We presented the first concrete proposals together with France about a year ago, and Italy and Spain quickly voiced their support. In the spring, as a first milestone, we created the joint European command center for education and training missions. Now, the time has come to make decisions: In the coming weeks, EU countries will forge the rough framework of PESCO. We are writing the rules for access and participation. In doing so, we are for the first time making commitments in Europe to jointly equip ourselves, to invest smartly, to vote on the procurement of important weapons systems and, above all, to be available and ready for joint missions in case of a crisis.
In order to be concrete, we are also starting to define initial projects: joint troops that can be deployed quickly in times of crisis, better joint cyber defense, or a military logistics network that spans Europe. We are keeping the door open for all those who are truly serious about wanting to advance the European Defense Union. The number of supporters has grown rapidly since the German-French initiative was launched. In all likelihood, around 20 member states will participate in the end. They all want more than just loose, on-call cooperation, and are instead committing themselves to ambitious goals.

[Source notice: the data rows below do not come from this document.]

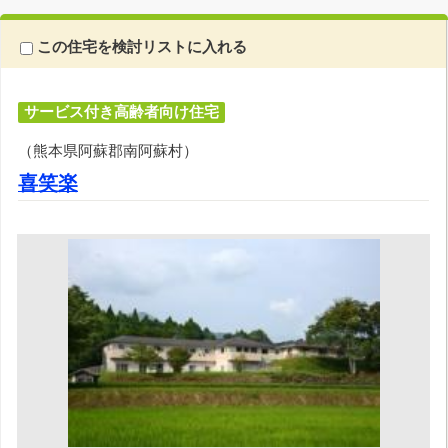
この住宅を検討リストに入れる
サービス付き高齢者向け住宅
（熊本県阿蘇郡南阿蘇村）
喜笑楽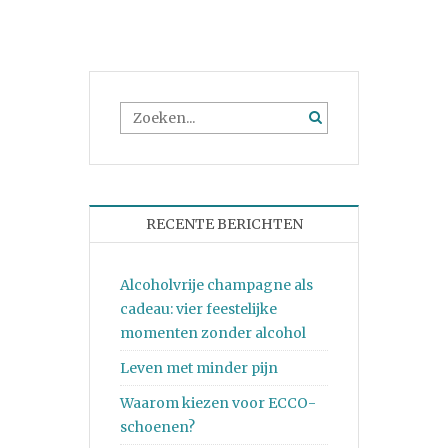
RECENTE BERICHTEN
Alcoholvrije champagne als
cadeau: vier feestelijke
momenten zonder alcohol
Leven met minder pijn
Waarom kiezen voor ECCO-
schoenen?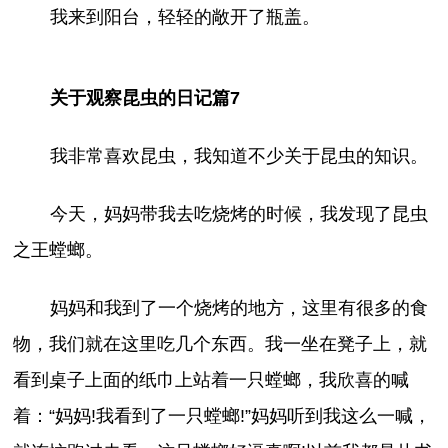
我来到阳台，轻轻的敞开了瓶盖。
关于观察昆虫的日记篇7
我非常喜欢昆虫，我知道不少关于昆虫的知识。
今天，妈妈带我去吃烧烤的时候，我发现了昆虫
之王螳螂。
妈妈和我到了一个烧烤的地方，这里有很多的食
物，我们就在这里吃几个东西。我一坐在凳子上，就
看到桌子上面的纸巾上站着一只螳螂，我欣喜的喊
着：“妈妈!我看到了一只螳螂!”妈妈听到我这么一喊，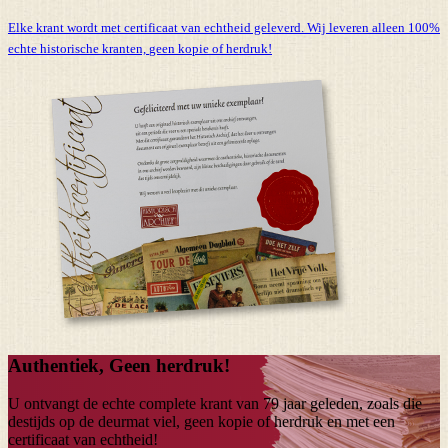
Elke krant wordt met certificaat van echtheid geleverd. Wij leveren alleen 100%
echte historische kranten,
geen kopie of herdruk!
Authentiek, Geen herdruk!
U ontvangt de echte complete krant van
79 jaar
geleden, zoals die
destijds op de deurmat viel, geen kopie of herdruk en met een
certificaat van echtheid!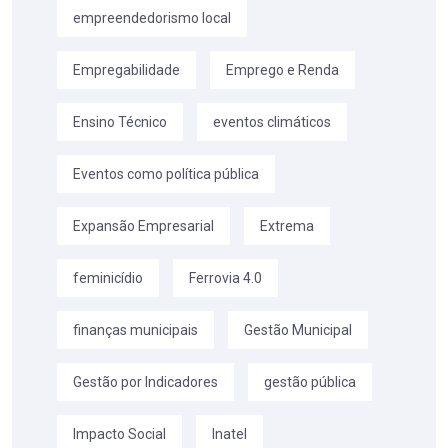
empreendedorismo local
Empregabilidade
Emprego e Renda
Ensino Técnico
eventos climáticos
Eventos como política pública
Expansão Empresarial
Extrema
feminicídio
Ferrovia 4.0
finanças municipais
Gestão Municipal
Gestão por Indicadores
gestão pública
Impacto Social
Inatel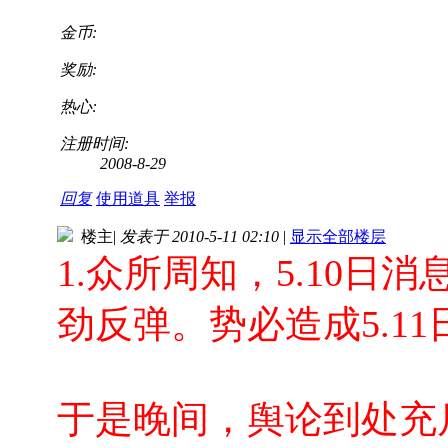
金币:
奖励:
热心:
注册时间:
2008-8-29
回复
使用道具
举报
楼主
|
发表于 2010-5-11 02:10
|
显示全部楼层
1.众所周知，5.10
劲反弹。势必造成5.1
于是晚间，舆论到处充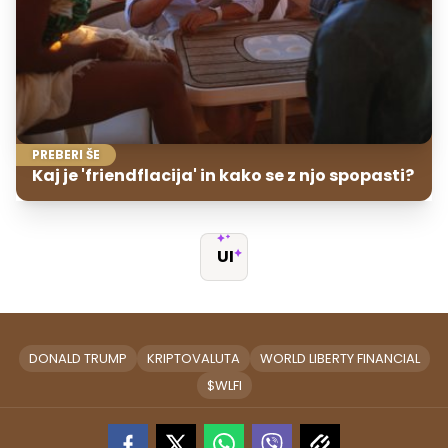
PREBERI ŠE
Kaj je 'friendflacija' in kako se z njo spopasti?
UI
DONALD TRUMP
KRIPTOVALUTA
WORLD LIBERTY FINANCIAL
$WLFI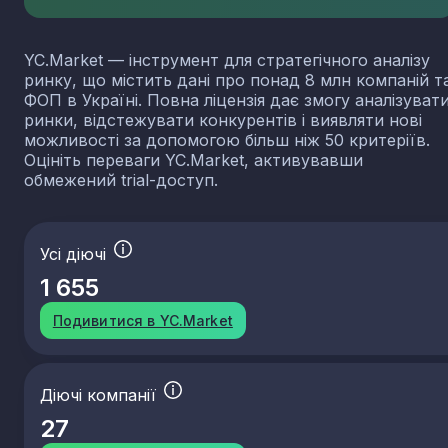
YC.Market — інструмент для стратегічного аналізу
ринку, що містить дані про понад 8 млн компаній т
ФОП в Україні. Повна ліцензія дає змогу аналізуват
ринки, відстежувати конкурентів і виявляти нові
можливості за допомогою більш ніж 50 критеріїв.
Оцініть переваги YC.Market, активувавши
обмежений trial-доступ.
Усі діючі
1 655
Подивитися в YC.Market
Діючі компанії
27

We can also make many aspects of the military sector in Europe much more efficient. Instead of paying for 20 types of fighter aircraft with 20 different training courses for pilots, 20 lines of production along with the associated repair and logistics chains throughout Europe, we will in the future be able to employ a uniform European combat aircraft of the next generation. When today, in a European mission to Africa, three different helicopters are deployed, this means three times the spare parts, as well as a specialized mechanics and maintenance infrastructure.
But a functioning European Defense Union, in which everyone has the same equipment, does not come at zero cost. Joint solutions require upfront investments – and from Germany, the willingness to move ahead in a European way. But we should not shy away from the investments, because in the long run they lead to enormous synergies and economies of scale as well as medium-term savings for each individual country.
Sharing costs for development and maintenance does not only increase opportunities for the large member states. Systems operating in a network also open doors for smaller partner countries. For example, nations that do not want to pay for their own helicopter units can provide engineers or rescue crews for a joint helicopter unit. It is also a matter of technological independence, since investing together in modern systems means securing knowledge for our continent.
All these objectives are served by a European Defense Fund, to which the individual countries and the European Commission contribute. We Europeans are gaining strategic autonomy. It is a question of self-reliance, which does not distance us from the Americans, but makes us a more relevant partner. The European voice is given more weight in matters of peace and security. The momentum for the big leap is now here: A new pro-European government in Germany, the clear, Europe-oriented course of French President Macron, but most of all, the citizens across Europe who want more security. Great politics means courageously taking advantage of the moment. Let’s make the Defense Union the next success story of our great continent.